Sat. Feb 4th, 2023
How well have climate models done in the upper atmosphere?

If people who dismiss climate science ever point to factual data, you can almost bet that it is data from satellite measurements of temperatures in the upper atmosphere. At least until the record-breaking global heat in 2015 and 2016, some satellite data was amenable to the claim that global warming had magically ended in 1998.

That was always nonsense, choosing a starting year and ignoring ongoing corrections to the complex satellite measurements. That said, it’s certainly fair to compare the satellite records to climate models to see what we can learn.

In the early 2000s, a succession of La Niña years temporarily kept global temperatures slightly below the long-term trend. Climate model projections prepared for the 2013 Intergovernmental Panel on Climate Change report, which predicted temperatures using futures scenarios from 2000 to 2005, were slightly above satellite data. Is that just because of the La Niña conditions in the Pacific Ocean, or are the models disabled in some way?

To find out, a group of researchers led by Ben Santer of Lawrence Livermore National Laboratory conducted a careful analysis of those models and several satellite records of the temperature in the upper troposphere, about 5 to 10 kilometers (3 to 6 miles) away. above the surface. .

Project

To understand this story, we need to understand how the IPCC’s climate model projections come about. Many different climate models were run under different climate “forcing” scenarios. Forcings are things like greenhouse gas emissions, the rate of volcanic eruptions and solar activity, all of which affect the total amount of energy entering and leaving the Earth’s climate system. Each individual model run contains simulated natural variability from year to year, but the average of all model runs together leaves a smooth line. Even though there were a few hundred simulations with a strong El Niño in 2016, these are canceled out in that year by, for example, a few hundred simulations with a La Niña.

The smooth line is the “signal”, but at the cost of getting rid of the “noise” that makes each year unique. In other words, it is the long-term trend rather than a prediction of the exact global temperature for a given year.

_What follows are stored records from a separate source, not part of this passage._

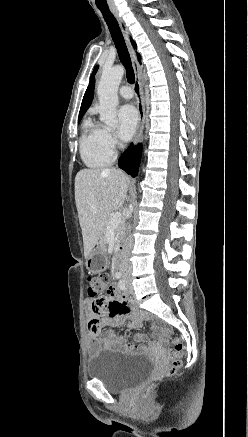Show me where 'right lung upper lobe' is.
I'll return each instance as SVG.
<instances>
[{"label": "right lung upper lobe", "instance_id": "right-lung-upper-lobe-1", "mask_svg": "<svg viewBox=\"0 0 248 437\" xmlns=\"http://www.w3.org/2000/svg\"><path fill=\"white\" fill-rule=\"evenodd\" d=\"M132 45L134 46V48L136 47V44L133 40H131ZM138 58L140 61V55L138 54ZM93 94H94V80H92L85 92V95L83 97V101L81 104V108H80V112H79V116H83L84 113L86 112V110L89 108L91 101L93 99Z\"/></svg>", "mask_w": 248, "mask_h": 437}]
</instances>
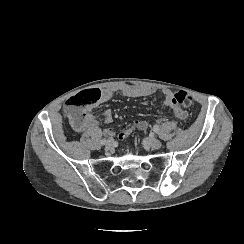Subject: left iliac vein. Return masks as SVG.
<instances>
[{
	"mask_svg": "<svg viewBox=\"0 0 244 244\" xmlns=\"http://www.w3.org/2000/svg\"><path fill=\"white\" fill-rule=\"evenodd\" d=\"M143 143L152 149H159L161 147V142L156 138H147L143 140Z\"/></svg>",
	"mask_w": 244,
	"mask_h": 244,
	"instance_id": "4c4485c4",
	"label": "left iliac vein"
}]
</instances>
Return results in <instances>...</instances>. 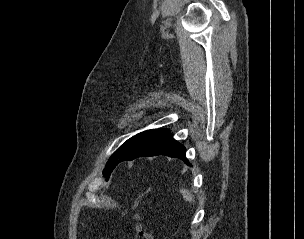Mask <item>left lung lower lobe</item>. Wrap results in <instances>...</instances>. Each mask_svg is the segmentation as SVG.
Masks as SVG:
<instances>
[{
  "instance_id": "left-lung-lower-lobe-1",
  "label": "left lung lower lobe",
  "mask_w": 304,
  "mask_h": 239,
  "mask_svg": "<svg viewBox=\"0 0 304 239\" xmlns=\"http://www.w3.org/2000/svg\"><path fill=\"white\" fill-rule=\"evenodd\" d=\"M166 155L182 159L188 164L185 148L173 139L168 129H158L135 145L121 161L133 160L143 156ZM119 162V163H120ZM118 163V164H119Z\"/></svg>"
}]
</instances>
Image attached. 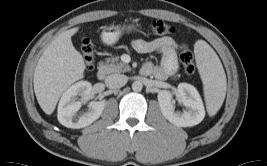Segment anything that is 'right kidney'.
<instances>
[{
	"instance_id": "right-kidney-1",
	"label": "right kidney",
	"mask_w": 267,
	"mask_h": 166,
	"mask_svg": "<svg viewBox=\"0 0 267 166\" xmlns=\"http://www.w3.org/2000/svg\"><path fill=\"white\" fill-rule=\"evenodd\" d=\"M92 90L88 81H79L68 88L62 95L58 105V121L68 128L80 129L97 120L105 107V101L91 102L86 113L77 117V112L86 101ZM81 96V100H77Z\"/></svg>"
}]
</instances>
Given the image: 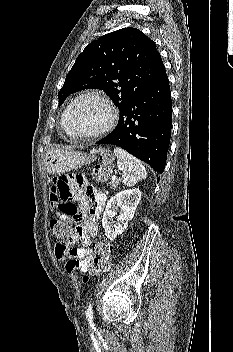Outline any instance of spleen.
<instances>
[{
    "label": "spleen",
    "instance_id": "obj_1",
    "mask_svg": "<svg viewBox=\"0 0 233 352\" xmlns=\"http://www.w3.org/2000/svg\"><path fill=\"white\" fill-rule=\"evenodd\" d=\"M114 153L117 157V167L123 173L122 179L126 186H134L139 180L146 179L147 172L141 161L119 147L114 148Z\"/></svg>",
    "mask_w": 233,
    "mask_h": 352
}]
</instances>
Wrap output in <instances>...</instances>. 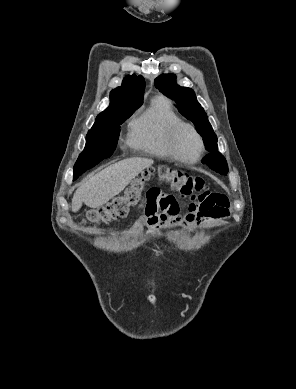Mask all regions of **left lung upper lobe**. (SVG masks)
<instances>
[{"mask_svg":"<svg viewBox=\"0 0 296 389\" xmlns=\"http://www.w3.org/2000/svg\"><path fill=\"white\" fill-rule=\"evenodd\" d=\"M155 86L163 94L176 101L179 105V112L194 123L198 133L203 137L209 154L203 158L202 163L216 172L226 175L228 172L226 159L218 151L217 136L208 121L207 114L198 103L194 91L191 88L179 86L176 83V76L173 74L158 76L155 79Z\"/></svg>","mask_w":296,"mask_h":389,"instance_id":"obj_1","label":"left lung upper lobe"}]
</instances>
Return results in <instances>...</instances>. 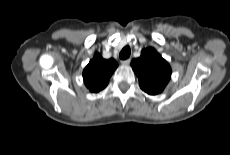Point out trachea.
<instances>
[{
	"instance_id": "trachea-1",
	"label": "trachea",
	"mask_w": 230,
	"mask_h": 155,
	"mask_svg": "<svg viewBox=\"0 0 230 155\" xmlns=\"http://www.w3.org/2000/svg\"><path fill=\"white\" fill-rule=\"evenodd\" d=\"M130 54H131L130 48L128 46H125L121 50L119 57H120V59L125 60V59L129 58Z\"/></svg>"
}]
</instances>
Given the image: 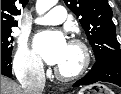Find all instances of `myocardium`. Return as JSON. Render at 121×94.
<instances>
[{"mask_svg": "<svg viewBox=\"0 0 121 94\" xmlns=\"http://www.w3.org/2000/svg\"><path fill=\"white\" fill-rule=\"evenodd\" d=\"M69 45L79 49L81 54V62L77 69L72 72H64L58 67L54 69V73L59 80L73 81L81 78L88 70L91 63V54L88 46L78 38L71 39Z\"/></svg>", "mask_w": 121, "mask_h": 94, "instance_id": "1", "label": "myocardium"}]
</instances>
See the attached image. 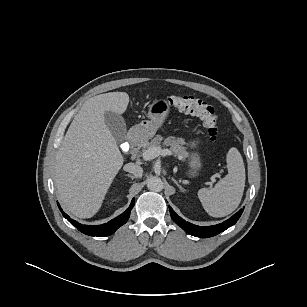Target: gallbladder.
<instances>
[{
    "label": "gallbladder",
    "mask_w": 307,
    "mask_h": 307,
    "mask_svg": "<svg viewBox=\"0 0 307 307\" xmlns=\"http://www.w3.org/2000/svg\"><path fill=\"white\" fill-rule=\"evenodd\" d=\"M105 124L107 128L110 130L114 138L118 142H123L126 140V123L124 118L117 113L106 111L104 114Z\"/></svg>",
    "instance_id": "1"
}]
</instances>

Satellite temperature data in red, compared to the smooth average of model simulations in black.
Enlarge / Satellite temperature data in red, compared to the smooth average of model simulations in black.

Since real-world temperatures are like a single model simulation, no one should expect the wobbly data to perfectly match a smooth projection line (not that this stops some people). So to compare the models with real-world data, you have to add up several years. To avoid cherry picking start and end points, the researchers used moving averages of multiple lengths. They calculated 10-year average trends by moving the decade forward by one year, and they went as long as 18-year averages.

That comparison showed no real difference in the 1980s and 1990s, but showed a small but significant gap in the 2000s. To find out why, the researchers looked carefully at that gap. If it were the fault of natural variability, the satellite data should jump above the model line about as often as it falls below it. There’s also no reason to make the second half of the time period look different from the first half.

But the model mean is warmer than satellite data much more often than it is cooler, suggesting the difference isn’t random. But this only applies to the second half of the equation. So, the researchers calculate, there’s less than a 10 percent chance that the mismatch is due to natural variability alone. The model average has risen somewhat in recent years.

Blame the volcanoes and the sun

Does this mean that the problem is that the models are too sensitive to CO2, simulating too much warming in the upper troposphere? The researchers find no evidence for this. First of all, overly sensitive models would have been hot in the eighties and nineties as well. And large eruptions like El Chicon in 1982 and Pinatubo in 1991 provide their own tests — the models didn’t overreact to the short-term cooling impact of those events. Finally, if you break down the individual climate models, the mismatch is not greater in the models with stronger CO2 sensitivity.

Instead, the researchers say the best explanation is a bit of natural variability plus a problem we already know about — some of the natural force scenarios (volcanoes, solar) used in those simulations have so far guessed wrong. Volcanoes have thrown up some more sunlight-reflecting sulfur and solar activity has been a bit quieter — neither of which could have been predicted in advance. Put the two together and you get a slight cooling effect compared to the model projections for this period. Correcting these inputs has been shown to improve the match to surface temperatures, and the same would be true for the upper troposphere tracked by the satellite measurements.

The gray band is the surface temperature projection by models used for the latest IPCC report.  The dotted lines show how that would change with precise volcanic and solar inputs.  Observed surface temperature data shown in colors.
Enlarge / The gray band is the surface temperature projection by models used for the latest IPCC report. The dotted lines show how that would change with precise volcanic and solar inputs. Observed surface temperature data shown in colors.

So ultimately the discrepancy for these upper air temperatures is real, but the reason for that is pretty crazy — and doesn’t change the amount of warming we expect to see as greenhouse gas emissions continue. As the researchers gently remind us, “While the scientific debate about the cause of short-term differences between modeled and observed rates of warming is likely to continue, this debate does not cast doubt on the reality of long-term anthropogenic warming.”

Natural Geosciences2017. DOI: 10.1038/NGEO2973 (About DOIs).

By akfire1

Leave a Reply

Your email address will not be published.